Vi sono prove crescenti sull'impatto dannoso delle ondate di caldo, della siccità e delle inondazioni improvvise, che stanno diventando sempre più frequenti e causano l'insicurezza alimentare in un numero maggiore di comunità, oltre al conseguente inquinamento atmosferico e malattie infettive trasmesse dagli insetti e dall'acqua. Inoltre, con l'aumento delle temperature, il livello del mare sta aumentando, minacciando gli ecosistemi costieri, le comunità e le colture lungo le rive del Mediterraneo orientale. Questi fenomeni non riconoscono i confini, per non parlare dei conflitti politici, e possono essere affrontati solo da una risposta regionale tempestiva e decisa.

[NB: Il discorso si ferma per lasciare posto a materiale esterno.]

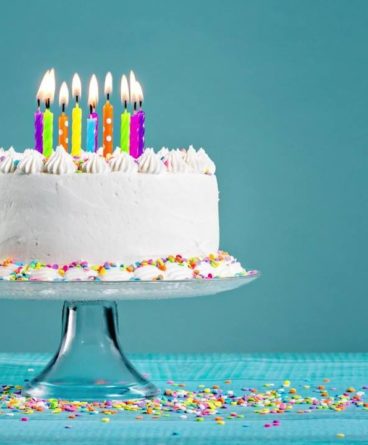 Image resolution: width=368 pixels, height=445 pixels. I want to click on candles, so click(x=37, y=127), click(x=46, y=133), click(x=61, y=132), click(x=75, y=136), click(x=89, y=131), click(x=94, y=117), click(x=107, y=127), click(x=124, y=133), click(x=133, y=132), click(x=142, y=127). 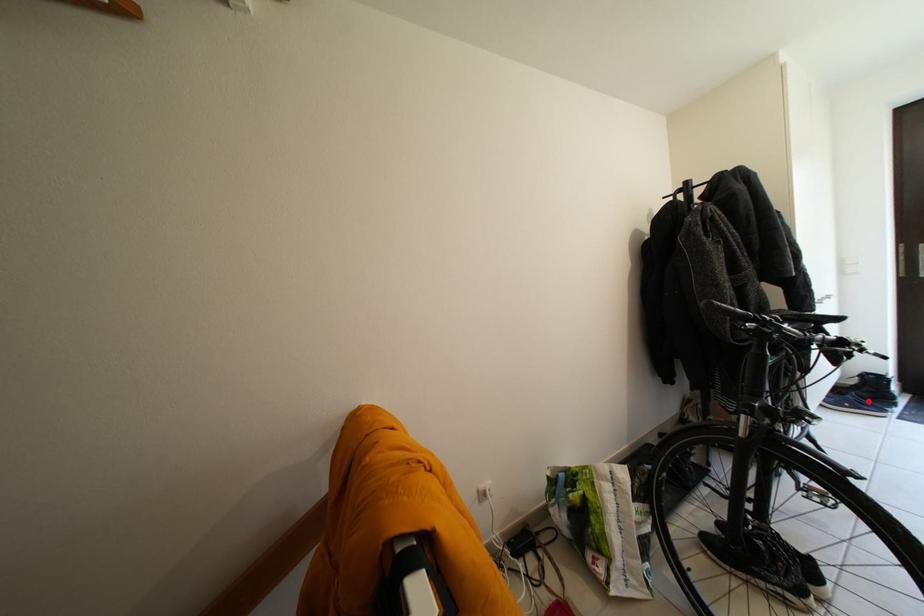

Non esiste un'unica soluzione per affrontare il riscaldamento globale nel Mediterraneo orientale poiché le sue condizioni climatiche sono così diverse. Ma il tasso di riscaldamento nell'intera regione del Mediterraneo è del 20% più veloce della media globale e le precipitazioni sono diminuite fino al 30%, mentre si prevede che la crescente domanda di acqua dolce raddoppierà almeno nei prossimi 30 anni. Questo livello di riscaldamento è ora molto al di sopra degli 1,5 gradi Celsius fissati dall'accordo di Parigi come obiettivo per prevenire un impatto distruttivo irreversibile sul nostro pianeta. Ma l'impatto sulla regione non solo sta aumentando in una direzione lineare, ma è anche di natura imprevedibile e varia da luogo.Il Mediterraneo orientale è anche caratterizzato dalla diversità politica e sociale, che porta con sé tensioni e, in alcuni casi, conflitti prolungati, occasionalmente per le risorse, compresa l'acqua dolce, essenziale per sostenere la crescita demografica e lo sviluppo economico. Uno sforzo regionale congiunto per gestire questa risorsa è essenziale non solo per contribuire a ridurre l'impatto del riscaldamento globale, ma anche per scongiurare le tensioni politiche all'interno e tra le società.

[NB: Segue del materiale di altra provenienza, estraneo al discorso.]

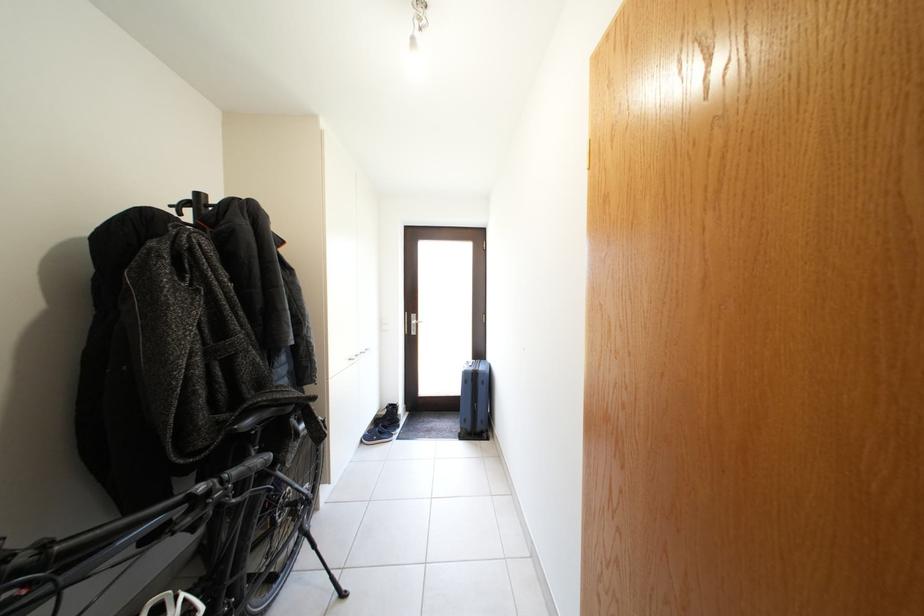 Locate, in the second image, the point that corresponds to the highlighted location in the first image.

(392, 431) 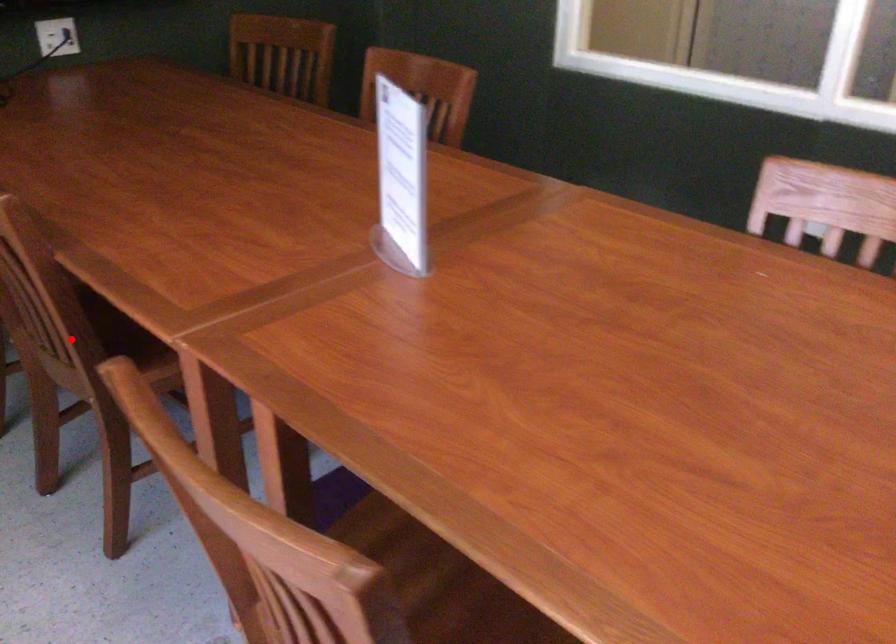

Di fronte alla catastrofe climatica, l'importanza delle controversie e dei conflitti territoriali o etno-religiosi, o di qualsiasi altra forma di lotta per il potere, dovrebbe diventare irrilevante.

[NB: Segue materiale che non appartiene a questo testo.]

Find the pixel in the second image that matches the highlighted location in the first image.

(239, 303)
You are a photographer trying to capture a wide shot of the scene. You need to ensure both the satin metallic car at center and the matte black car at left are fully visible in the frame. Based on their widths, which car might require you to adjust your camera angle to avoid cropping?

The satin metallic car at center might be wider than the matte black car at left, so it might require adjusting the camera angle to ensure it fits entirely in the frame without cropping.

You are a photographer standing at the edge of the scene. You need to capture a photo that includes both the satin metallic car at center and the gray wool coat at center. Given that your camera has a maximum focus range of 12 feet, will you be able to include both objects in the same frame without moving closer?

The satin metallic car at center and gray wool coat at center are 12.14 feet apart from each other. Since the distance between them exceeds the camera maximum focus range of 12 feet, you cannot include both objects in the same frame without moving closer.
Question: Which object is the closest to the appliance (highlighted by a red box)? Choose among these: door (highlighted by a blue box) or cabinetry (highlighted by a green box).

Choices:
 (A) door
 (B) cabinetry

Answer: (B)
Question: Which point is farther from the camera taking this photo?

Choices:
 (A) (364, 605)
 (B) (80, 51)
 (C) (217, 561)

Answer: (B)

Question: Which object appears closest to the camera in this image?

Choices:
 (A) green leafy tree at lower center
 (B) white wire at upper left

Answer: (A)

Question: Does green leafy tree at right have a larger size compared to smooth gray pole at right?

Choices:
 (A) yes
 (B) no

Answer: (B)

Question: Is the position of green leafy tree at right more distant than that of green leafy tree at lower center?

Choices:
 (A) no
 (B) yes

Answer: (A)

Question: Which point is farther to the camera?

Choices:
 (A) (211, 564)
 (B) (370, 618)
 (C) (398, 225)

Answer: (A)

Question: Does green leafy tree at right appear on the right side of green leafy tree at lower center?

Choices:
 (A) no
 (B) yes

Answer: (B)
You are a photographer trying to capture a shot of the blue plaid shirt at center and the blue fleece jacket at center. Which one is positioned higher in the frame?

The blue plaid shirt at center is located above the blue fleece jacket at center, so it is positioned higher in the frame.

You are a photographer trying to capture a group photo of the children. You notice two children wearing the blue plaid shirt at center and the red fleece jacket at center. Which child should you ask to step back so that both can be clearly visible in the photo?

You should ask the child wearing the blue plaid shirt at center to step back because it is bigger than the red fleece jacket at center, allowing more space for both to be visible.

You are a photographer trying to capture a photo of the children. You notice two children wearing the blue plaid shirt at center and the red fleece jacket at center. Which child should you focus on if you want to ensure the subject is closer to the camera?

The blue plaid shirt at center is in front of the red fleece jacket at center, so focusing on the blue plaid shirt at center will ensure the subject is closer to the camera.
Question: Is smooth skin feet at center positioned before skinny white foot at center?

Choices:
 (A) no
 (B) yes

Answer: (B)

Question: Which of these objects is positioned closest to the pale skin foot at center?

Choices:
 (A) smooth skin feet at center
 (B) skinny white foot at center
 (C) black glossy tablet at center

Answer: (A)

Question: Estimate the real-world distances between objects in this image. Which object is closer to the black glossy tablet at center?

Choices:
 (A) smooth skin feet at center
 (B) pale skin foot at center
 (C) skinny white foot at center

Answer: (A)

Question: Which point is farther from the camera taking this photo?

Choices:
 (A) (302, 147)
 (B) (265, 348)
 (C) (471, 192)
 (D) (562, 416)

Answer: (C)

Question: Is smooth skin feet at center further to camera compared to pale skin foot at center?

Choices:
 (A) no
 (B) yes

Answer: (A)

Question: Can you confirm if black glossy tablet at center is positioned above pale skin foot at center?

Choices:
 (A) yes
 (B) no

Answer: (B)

Il vertice COP26 dello scorso anno a Glasgow ha indotto non solo una maggiore consapevolezza, ma anche un senso di urgenza sul fatto che, in questa battaglia contro il cambiamento climatico, siamo tutti coinvolti o siamo destinati a fallire. Finora, le discussioni all'interno dei singoli paesi del Mediterraneo orientale hanno portato all'introduzione di nuove politiche, ma non abbastanza per indicare che i governi ei loro popoli hanno interiorizzato che, in questa battaglia esistenziale, uno sforzo congiunto potrebbe portare alla vittoria. Inoltre, quando si parla di cambiamento climatico, non c'è ancora abbastanza riconoscimento tra le nazioni che ci troviamo in una situazione di crisi che potrebbe comportare anche instabilità interna, maggiore pressione migratoria e inevitabilmente creare ulteriori tensioni geopolitiche oltre a quelle esistenti.

Tutto ciò richiede un passaggio da programmi statali sul cambiamento climatico a programmi regionali che siano in grado di coordinare l'azione per contrastare le minacce, oltre a distribuire le risorse in base alle necessità al fine di limitare il riscaldamento globale e mitigarne le gravi condizioni climatiche, politiche e sociali conseguenze. Il passaggio alle energie rinnovabili, la costruzione di difese contro l'innalzamento del livello del mare, la creazione di nuove fonti di acqua dolce e la protezione di coloro che perdono i propri mezzi di sussistenza a causa del cambiamento delle condizioni climatiche dovrebbero essere tutti progetti prioritari. Ma ciò richiede che i paesi con controversie di vecchia data, alcuni in stato di guerra, modifichino il loro comportamento. In caso contrario, il futuro di questa parte del mondo sarà cupo. Se lo fanno, potrebbero anche limitare alcuni dei loro conflitti di lunga data alla storia.